Na razie jednak możemy się cieszyć sięgającymi od 2,5 do 2,7 proc. zwyżkami głównych indeksów warszawskiej giełdy, choć nastroje posiadaczy akcji poszczególnych spółek są dość zróżnicowane. Co prawda głównie dzięki nieoczekiwanej wtorkowej zwyżce nastąpił powrót wskaźników powyżej psychologicznych poziomów lub przełamanych wsparć, ale sytuacja wciąż jest niepewna. W przypadku WIG20 nadal ważą się losy 2200 punktów, na razie nie grozi powrót indeksu szerokiego rynku poniżej 65 000 punktów, mWIG40 zdołał utrzymać się powyżej 5200 punktów, a sWIG80 obronił się przed zejściem pod 20 000 punktów.
W gronie największych spółek wciąż zwracają uwagę akcje Allegro, w przypadku których nie widać końca dramatu. Po zniżce o ponad 13 proc. ustanowiły kolejny niechlubny rekord, zbliżając się do 36 zł. Licząc od ubiegłorocznego listopadowego szczytu straciły prawie dwie trzecie wartości. Trochę podobnie jest w przypadku papierów CD Projektu, które od sierpnia potaniały o 57 proc., a do czwartku zniżkowały o 3 proc. Kolejne próby powrotu kursu powyżej 200 zł okazują się nieskuteczne. Pogłębia się korekta walorów Asseco. Do czwartku zniżkowały one o 4,4 proc., a od październikowego szczytu o 12,5 proc. Co prawda akcje PKN Orlen do końca czwartkowej sesji niemal nie zmieniły wartości, ale ich posiadacze przeżywali trudne chwile, gdy w środę schodziły poniżej 70 zł, czyli do poziomu najniższego od lipca. Po chwilowym tąpnięciu, walory Tauronu drożały o 5 proc., a PGE szły w górę o 6 proc. Skalą odreagowania imponowały papiery LPP, drożejące o ponad 12 proc. oraz CCC, które rosły o ponad 9 proc.

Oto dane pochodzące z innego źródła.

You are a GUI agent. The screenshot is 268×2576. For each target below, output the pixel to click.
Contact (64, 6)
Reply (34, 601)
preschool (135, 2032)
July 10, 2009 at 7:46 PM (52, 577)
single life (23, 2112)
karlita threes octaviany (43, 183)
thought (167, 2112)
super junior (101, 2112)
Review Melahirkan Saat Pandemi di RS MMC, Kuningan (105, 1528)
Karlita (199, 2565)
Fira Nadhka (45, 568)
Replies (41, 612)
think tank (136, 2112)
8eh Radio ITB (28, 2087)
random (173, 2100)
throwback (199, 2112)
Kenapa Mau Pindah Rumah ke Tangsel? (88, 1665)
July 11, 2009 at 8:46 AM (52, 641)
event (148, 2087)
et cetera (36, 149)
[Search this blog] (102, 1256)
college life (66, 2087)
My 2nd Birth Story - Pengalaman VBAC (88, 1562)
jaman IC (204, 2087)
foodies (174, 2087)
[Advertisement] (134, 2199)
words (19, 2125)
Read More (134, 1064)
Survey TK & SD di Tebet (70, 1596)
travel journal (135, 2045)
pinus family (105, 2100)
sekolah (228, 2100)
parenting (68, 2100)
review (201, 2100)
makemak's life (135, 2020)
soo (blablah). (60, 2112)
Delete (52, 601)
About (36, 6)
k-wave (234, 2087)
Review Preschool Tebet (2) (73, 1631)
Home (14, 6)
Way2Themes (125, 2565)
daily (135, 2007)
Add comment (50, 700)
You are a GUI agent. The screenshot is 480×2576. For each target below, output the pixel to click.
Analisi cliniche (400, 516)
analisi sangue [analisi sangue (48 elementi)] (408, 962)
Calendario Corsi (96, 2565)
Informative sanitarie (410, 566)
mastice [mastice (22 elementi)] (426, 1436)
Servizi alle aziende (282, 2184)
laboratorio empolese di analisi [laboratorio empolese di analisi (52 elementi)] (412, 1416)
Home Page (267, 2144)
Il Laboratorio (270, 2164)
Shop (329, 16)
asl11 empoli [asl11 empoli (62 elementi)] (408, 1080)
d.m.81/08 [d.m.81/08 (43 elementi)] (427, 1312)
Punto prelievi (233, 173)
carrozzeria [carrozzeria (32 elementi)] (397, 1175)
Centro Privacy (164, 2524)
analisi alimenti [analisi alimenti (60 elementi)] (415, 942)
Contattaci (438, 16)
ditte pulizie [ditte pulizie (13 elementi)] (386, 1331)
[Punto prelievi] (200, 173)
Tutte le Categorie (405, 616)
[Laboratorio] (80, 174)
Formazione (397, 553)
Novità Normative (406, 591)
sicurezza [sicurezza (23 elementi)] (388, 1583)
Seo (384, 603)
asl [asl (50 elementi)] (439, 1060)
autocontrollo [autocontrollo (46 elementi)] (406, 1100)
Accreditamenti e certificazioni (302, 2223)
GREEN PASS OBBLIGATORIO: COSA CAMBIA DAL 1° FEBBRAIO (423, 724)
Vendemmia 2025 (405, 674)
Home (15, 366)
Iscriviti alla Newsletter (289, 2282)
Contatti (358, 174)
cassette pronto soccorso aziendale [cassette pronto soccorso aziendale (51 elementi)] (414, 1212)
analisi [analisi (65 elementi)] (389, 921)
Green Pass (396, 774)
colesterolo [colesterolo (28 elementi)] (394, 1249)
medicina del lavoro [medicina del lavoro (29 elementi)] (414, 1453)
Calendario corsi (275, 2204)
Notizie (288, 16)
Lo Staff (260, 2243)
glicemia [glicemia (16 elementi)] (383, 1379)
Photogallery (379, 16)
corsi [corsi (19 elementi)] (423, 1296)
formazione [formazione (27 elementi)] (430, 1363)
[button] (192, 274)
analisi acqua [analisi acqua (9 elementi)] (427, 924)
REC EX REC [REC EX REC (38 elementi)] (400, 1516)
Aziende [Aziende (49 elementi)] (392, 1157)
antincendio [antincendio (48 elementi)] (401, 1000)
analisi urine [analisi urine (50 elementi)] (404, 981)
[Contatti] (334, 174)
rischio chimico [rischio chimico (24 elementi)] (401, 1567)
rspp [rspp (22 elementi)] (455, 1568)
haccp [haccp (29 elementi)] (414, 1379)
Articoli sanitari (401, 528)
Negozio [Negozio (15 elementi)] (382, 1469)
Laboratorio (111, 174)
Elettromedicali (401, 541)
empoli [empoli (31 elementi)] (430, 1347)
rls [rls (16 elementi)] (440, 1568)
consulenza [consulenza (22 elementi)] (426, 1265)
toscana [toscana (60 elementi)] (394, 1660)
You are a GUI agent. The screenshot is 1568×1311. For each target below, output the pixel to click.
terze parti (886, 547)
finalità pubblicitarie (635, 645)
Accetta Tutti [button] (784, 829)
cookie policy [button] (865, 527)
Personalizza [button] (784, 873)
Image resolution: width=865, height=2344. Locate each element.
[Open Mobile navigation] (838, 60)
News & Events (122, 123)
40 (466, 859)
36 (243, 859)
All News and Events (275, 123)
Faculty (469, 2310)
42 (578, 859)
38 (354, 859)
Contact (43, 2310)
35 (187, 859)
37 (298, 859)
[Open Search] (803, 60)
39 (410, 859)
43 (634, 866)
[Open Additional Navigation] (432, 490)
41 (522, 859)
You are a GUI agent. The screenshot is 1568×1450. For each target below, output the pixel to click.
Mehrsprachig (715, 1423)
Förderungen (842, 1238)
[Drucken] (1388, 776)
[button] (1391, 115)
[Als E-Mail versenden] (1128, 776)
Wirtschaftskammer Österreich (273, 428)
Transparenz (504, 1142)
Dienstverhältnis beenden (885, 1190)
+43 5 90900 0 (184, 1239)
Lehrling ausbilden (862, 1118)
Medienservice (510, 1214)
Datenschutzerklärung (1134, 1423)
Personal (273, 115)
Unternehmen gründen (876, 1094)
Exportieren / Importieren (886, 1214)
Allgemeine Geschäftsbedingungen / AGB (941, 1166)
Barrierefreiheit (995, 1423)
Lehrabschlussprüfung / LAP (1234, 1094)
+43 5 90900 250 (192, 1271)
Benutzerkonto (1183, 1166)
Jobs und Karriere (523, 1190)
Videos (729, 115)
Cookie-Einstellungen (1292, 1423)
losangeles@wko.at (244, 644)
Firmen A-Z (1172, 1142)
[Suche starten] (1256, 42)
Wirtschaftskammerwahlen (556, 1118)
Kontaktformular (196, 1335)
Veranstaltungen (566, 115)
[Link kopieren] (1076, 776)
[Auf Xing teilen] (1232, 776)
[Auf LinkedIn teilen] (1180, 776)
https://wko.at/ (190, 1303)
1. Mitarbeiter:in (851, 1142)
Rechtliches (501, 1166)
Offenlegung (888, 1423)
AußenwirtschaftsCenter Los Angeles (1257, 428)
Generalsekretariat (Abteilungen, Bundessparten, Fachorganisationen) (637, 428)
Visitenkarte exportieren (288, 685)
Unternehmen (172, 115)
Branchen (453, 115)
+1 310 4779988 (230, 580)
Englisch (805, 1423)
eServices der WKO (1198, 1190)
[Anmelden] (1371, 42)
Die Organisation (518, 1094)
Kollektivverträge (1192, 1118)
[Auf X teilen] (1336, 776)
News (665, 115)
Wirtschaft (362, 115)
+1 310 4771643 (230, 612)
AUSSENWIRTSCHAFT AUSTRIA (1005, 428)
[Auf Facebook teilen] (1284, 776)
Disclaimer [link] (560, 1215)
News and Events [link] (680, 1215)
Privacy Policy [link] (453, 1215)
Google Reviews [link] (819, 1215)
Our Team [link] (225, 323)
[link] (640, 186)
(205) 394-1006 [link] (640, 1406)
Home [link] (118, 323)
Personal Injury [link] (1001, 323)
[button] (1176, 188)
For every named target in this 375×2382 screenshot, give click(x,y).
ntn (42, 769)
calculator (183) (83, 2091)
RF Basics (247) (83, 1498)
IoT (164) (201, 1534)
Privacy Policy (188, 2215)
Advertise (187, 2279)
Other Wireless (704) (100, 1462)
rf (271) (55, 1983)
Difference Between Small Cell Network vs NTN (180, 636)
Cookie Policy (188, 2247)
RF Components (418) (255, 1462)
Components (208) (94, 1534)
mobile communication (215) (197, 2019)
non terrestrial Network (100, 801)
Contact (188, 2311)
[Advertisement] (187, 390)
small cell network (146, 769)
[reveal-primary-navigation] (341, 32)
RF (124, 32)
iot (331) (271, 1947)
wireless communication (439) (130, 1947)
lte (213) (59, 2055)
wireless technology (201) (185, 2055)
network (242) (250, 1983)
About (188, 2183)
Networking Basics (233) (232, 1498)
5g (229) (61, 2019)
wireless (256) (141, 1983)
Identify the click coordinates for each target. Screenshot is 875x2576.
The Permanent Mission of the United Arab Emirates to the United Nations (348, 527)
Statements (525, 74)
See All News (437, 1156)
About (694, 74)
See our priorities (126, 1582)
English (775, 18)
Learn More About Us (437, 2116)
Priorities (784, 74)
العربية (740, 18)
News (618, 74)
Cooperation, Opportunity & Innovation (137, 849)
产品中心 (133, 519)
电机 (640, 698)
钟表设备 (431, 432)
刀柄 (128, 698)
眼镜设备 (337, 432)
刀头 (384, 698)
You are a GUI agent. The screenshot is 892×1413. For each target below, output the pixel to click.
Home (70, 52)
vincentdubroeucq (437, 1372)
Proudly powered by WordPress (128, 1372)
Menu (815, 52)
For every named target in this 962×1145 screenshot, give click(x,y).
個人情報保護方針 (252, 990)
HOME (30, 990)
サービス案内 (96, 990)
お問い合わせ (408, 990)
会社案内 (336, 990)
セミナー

Nasilenie obaw związanych z pandemią pomogło walorom Mercatora. Poniedziałkowy skok o prawie 21 proc. zdaje się nie wytrzymywać „próby czasu", bo w skali tygodnia zwyżka nieznacznie przekraczała 2 proc. Listopadowe wspomnienia nadal jednak budzą nieprzyjemne odczucia posiadaczy akcji nie tylko Allegro (spadek o 13 proc.), ale także JSW (ponad 20 proc. w dół), Tauronu i PGE (zniżki od 13 do 15 proc.), czy PKN Orlen (ponad 16 proc. straty) oraz 10–11 proc. zniżki walorów PKO BP i Pekao SA.